Mali : attaques coordonnées d’ampleur revendiquées par des groupes jihadistes et rebelles touaregs

26 avril 2026

Rédaction: Africa Eye

Des groupes affiliés à Al-Qaïda et des rebelles touaregs ont revendiqué une série d’attaques coordonnées à travers le Mali, décrites comme l’une des opérations les plus importantes menées contre les autorités militaires ces dernières années.

Les assauts, survenus samedi, ont visé plusieurs sites stratégiques, notamment dans la capitale Bamako et ses environs, ainsi que dans des villes du nord et du centre du pays. Des affrontements ont été signalés près de la base militaire de Kati, tandis que des hélicoptères survolaient la capitale et ses infrastructures, dont l’aéroport international.

Selon l’armée malienne, l’offensive a été repoussée et des centaines d’assaillants auraient été tués. Les forces de sécurité ont lancé des opérations de ratissage à grande échelle à Bamako, dans la ville voisine de Kati — qui abrite d’importantes installations militaires — ainsi que dans plusieurs zones aurifères du pays.

Le groupe Jama’at Nasr al-Islam wal Muslimin a revendiqué les attaques dans plusieurs localités, dont Bamako, Mopti, Sévaré et Gao. Il affirme avoir agi en coordination avec le Front de libération de l’Azawad, qui a également déclaré avoir pris le contrôle de positions dans le nord, notamment à Gao et Kidal.
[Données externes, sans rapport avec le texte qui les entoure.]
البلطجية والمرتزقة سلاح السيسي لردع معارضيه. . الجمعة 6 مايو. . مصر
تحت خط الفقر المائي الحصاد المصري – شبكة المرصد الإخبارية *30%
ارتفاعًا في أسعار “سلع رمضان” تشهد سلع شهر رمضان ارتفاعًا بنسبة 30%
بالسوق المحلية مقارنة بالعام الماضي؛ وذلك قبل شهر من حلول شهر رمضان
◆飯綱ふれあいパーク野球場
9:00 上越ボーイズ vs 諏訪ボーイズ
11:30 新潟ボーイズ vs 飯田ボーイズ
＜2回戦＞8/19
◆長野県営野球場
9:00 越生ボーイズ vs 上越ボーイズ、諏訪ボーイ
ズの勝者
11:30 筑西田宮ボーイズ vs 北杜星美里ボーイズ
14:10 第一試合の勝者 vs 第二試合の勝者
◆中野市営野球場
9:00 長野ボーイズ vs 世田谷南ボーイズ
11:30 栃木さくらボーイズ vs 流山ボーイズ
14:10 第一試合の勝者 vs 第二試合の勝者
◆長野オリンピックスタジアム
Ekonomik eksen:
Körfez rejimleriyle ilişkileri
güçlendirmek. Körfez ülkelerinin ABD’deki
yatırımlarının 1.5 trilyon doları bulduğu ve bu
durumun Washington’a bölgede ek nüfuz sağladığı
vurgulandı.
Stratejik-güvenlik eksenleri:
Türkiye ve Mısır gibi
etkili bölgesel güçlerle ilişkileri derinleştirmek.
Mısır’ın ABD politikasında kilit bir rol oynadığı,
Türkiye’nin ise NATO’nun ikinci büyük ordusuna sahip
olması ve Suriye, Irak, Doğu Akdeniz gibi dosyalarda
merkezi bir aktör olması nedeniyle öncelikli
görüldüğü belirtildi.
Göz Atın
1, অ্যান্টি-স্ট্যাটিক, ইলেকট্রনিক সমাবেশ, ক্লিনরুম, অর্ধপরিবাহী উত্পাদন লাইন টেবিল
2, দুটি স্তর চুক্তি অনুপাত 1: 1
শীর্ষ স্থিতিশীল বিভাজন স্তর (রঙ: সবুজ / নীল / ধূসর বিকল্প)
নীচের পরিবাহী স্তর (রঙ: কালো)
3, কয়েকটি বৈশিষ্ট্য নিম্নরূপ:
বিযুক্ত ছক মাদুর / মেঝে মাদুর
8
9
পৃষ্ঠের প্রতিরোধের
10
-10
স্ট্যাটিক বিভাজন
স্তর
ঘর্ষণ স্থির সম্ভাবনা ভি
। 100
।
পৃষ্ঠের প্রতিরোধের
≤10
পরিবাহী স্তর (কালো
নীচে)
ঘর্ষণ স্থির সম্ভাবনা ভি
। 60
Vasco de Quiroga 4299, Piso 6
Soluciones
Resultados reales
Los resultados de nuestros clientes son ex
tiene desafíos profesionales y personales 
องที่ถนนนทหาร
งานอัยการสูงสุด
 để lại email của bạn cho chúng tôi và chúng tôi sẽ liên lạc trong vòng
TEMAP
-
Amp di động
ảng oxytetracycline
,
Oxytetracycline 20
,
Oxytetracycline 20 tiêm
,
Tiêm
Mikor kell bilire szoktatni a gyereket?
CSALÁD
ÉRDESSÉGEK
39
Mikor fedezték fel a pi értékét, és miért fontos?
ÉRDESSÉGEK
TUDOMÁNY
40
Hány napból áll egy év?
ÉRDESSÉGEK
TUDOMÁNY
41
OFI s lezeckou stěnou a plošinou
Ces développements interviennent dans un contexte de conflit prolongé, marqué par l’insurrection touarègue et la montée en puissance des groupes jihadistes depuis 2012. Les attaques récentes sont perçues par plusieurs analystes comme une escalade majeure, tant par leur ampleur que par le choix des cibles, situées au cœur des centres de pouvoir politique et militaire.

Face à la détérioration de la situation sécuritaire, plusieurs pays, dont les États-Unis et le Royaume-Uni, ont appelé leurs ressortissants à la prudence, recommandant de rester confinés ou d’éviter tout déplacement vers le Mali. L’aéroport de Bamako a été temporairement fermé, entraînant des annulations et des détournements de vols.
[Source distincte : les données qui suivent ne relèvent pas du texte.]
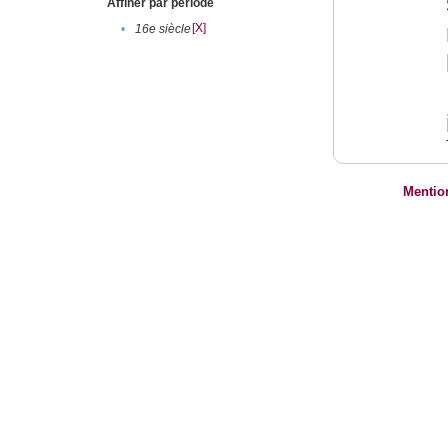
Affiner par période
[X]
•
16e siècle
Mentio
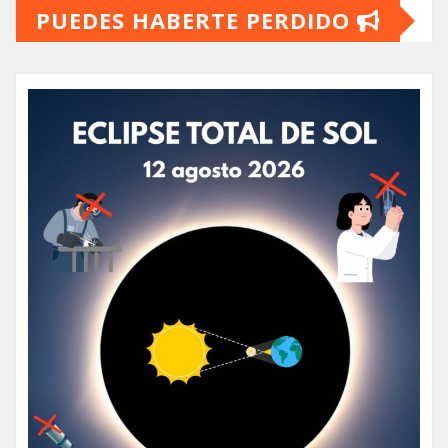
PUEDES HABERTE PERDIDO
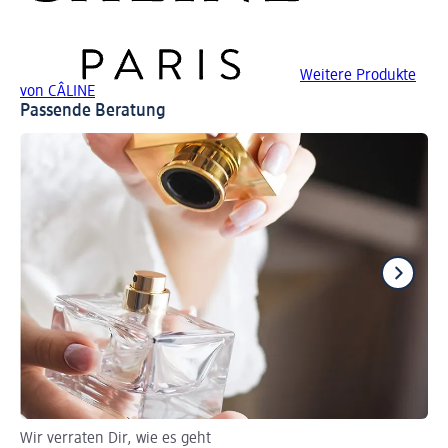
Weitere Produkte
von CÂLINE
Passende Beratung
Wir verraten Dir, wie es geht
So 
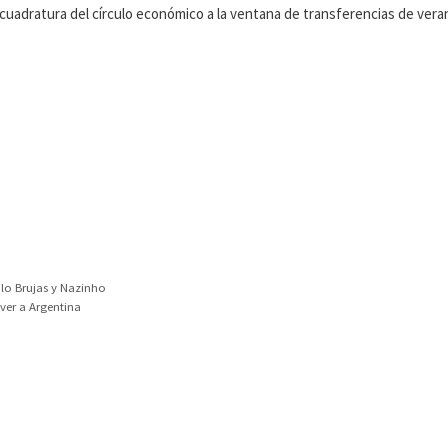
 cuadratura del círculo económico a la ventana de transferencias de vera
lo Brujas y Nazinho
ver a Argentina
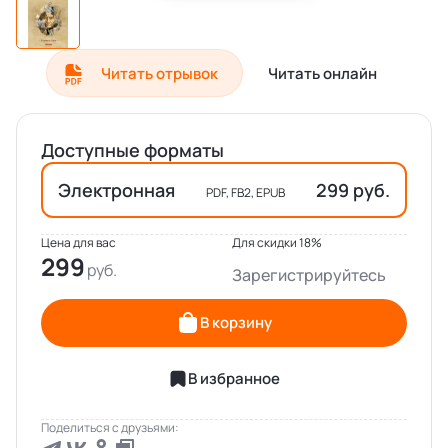
Читать отрывок
Читать онлайн
Доступные форматы
Электронная
299 руб.
PDF, FB2, EPUB
Цена для вас
Для скидки 18%
299
Зарегистрируйтесь
В корзину
В избранное
Поделиться с друзьями:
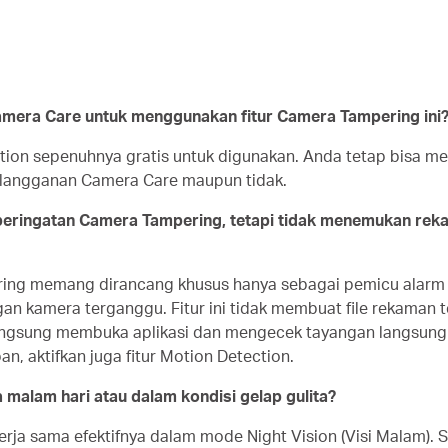
mera Care untuk menggunakan fitur Camera Tampering ini
tion sepenuhnya gratis untuk digunakan. Anda tetap bisa me
berlangganan Camera Care maupun tidak.
peringatan Camera Tampering, tetapi tidak menemukan reka
pering memang dirancang khusus hanya sebagai pemicu alarm
an kamera terganggu. Fitur ini tidak membuat file rekaman t
 langsung membuka aplikasi dan mengecek tayangan langsung 
an, aktifkan juga fitur Motion Detection.
a malam hari atau dalam kondisi gelap gulita?
rja sama efektifnya dalam mode Night Vision (Visi Malam).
Dans certaines zones, notamment à Gao, des explosions et des échanges de tirs ont été signalés, avant un retour à un calme relatif en fin de journée. Les autorités locales y ont instauré un couvre-feu nocturne.
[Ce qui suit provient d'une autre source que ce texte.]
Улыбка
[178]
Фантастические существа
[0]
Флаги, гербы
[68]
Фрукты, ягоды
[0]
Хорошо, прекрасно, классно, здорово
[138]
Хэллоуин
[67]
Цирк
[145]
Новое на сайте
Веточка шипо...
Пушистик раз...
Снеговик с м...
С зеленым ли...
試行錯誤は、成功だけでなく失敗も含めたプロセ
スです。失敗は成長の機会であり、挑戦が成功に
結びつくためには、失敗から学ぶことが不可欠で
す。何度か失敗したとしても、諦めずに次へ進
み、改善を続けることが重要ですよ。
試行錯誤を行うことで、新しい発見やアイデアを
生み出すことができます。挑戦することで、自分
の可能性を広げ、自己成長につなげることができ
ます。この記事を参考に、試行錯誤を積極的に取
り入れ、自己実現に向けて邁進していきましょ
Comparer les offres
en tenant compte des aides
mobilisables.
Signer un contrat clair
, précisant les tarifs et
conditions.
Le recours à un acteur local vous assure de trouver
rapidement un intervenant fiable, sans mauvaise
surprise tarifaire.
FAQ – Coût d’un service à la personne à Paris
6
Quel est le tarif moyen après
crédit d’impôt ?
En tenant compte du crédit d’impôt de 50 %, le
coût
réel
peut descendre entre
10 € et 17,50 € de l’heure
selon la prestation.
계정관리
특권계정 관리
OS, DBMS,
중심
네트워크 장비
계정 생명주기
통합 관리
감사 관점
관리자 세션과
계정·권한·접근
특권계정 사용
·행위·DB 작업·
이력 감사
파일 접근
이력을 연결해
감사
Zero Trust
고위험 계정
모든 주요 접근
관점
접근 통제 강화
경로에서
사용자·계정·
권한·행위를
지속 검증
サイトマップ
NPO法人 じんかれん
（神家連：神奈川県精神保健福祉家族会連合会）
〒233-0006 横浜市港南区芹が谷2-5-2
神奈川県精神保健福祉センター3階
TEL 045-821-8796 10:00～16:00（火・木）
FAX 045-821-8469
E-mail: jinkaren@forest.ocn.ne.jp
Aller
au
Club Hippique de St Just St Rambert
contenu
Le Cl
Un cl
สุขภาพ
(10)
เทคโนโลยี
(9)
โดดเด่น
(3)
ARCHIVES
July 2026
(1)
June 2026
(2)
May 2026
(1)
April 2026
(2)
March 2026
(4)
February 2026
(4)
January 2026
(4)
Les observateurs soulignent que la reconquête durable de certaines villes stratégiques pourrait s’avérer difficile sans appui aérien significatif. Dans ce contexte, le conflit continue de s’inscrire dans une dynamique régionale complexe, impliquant des acteurs locaux, des groupes armés transnationaux et des influences extérieures.

Depuis l’arrivée au pouvoir du colonel Assimi Goïta à la suite de deux coups d’État en 2020 et 2021, les autorités maliennes ont rompu avec leurs partenaires occidentaux, notamment la France, et renforcé leur coopération sécuritaire avec la Russie.

Malgré les engagements initiaux de transition vers un pouvoir civil, le calendrier politique a été prolongé, consolidant le pouvoir des autorités militaires dans un contexte de persistance des violences et de déplacements massifs de populations.